== EXERCISE DESCRIPTION ==
Going through the data below, please show each line containing the string "leurs".

== DATA TO USE ==
[Start of Attachment]
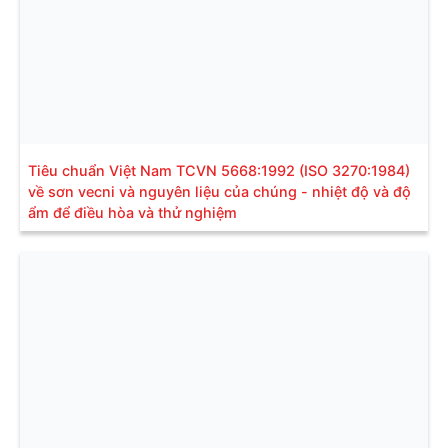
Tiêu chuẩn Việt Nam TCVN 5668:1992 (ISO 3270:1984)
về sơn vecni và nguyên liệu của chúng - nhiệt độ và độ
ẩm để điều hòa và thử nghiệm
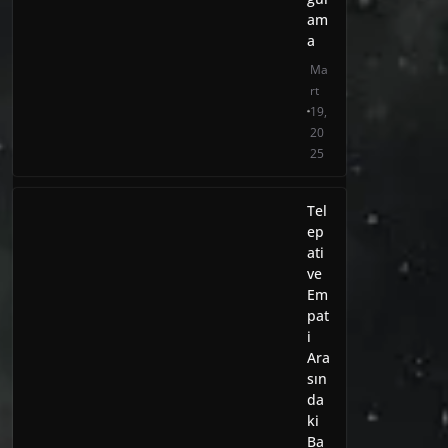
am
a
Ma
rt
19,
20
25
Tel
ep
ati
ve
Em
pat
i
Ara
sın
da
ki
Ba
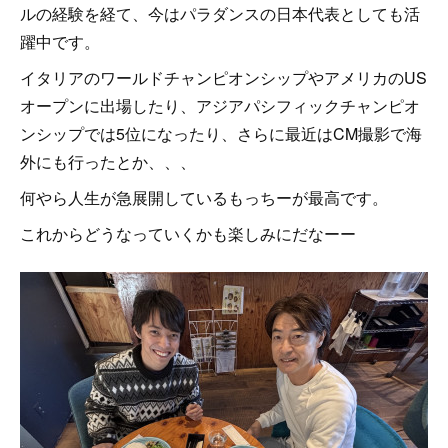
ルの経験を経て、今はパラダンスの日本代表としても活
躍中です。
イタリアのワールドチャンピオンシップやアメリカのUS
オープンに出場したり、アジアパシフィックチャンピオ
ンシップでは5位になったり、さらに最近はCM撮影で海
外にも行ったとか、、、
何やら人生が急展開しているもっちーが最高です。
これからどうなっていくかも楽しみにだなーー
[End of Attachment]
[Start of Attachment]
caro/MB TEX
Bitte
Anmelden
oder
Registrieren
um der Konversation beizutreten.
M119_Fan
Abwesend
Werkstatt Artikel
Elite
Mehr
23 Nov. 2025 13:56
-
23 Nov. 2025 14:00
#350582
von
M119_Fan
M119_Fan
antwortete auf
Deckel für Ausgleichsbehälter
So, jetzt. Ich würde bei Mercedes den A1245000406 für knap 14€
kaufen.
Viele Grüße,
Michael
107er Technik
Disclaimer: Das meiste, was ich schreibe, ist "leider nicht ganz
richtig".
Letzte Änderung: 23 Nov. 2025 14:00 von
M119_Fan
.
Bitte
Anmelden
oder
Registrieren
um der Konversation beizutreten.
[End of Attachment]
[Start of Attachment]
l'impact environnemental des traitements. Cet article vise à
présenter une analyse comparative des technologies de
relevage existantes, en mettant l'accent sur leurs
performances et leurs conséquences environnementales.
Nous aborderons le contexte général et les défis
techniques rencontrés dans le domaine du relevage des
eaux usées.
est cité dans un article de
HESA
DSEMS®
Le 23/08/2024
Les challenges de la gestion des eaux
[End of Attachment]
== ANSWER TO THE PROBLEM ==
relevage existantes, en mettant l'accent sur leurs
performances et leurs conséquences environnementales.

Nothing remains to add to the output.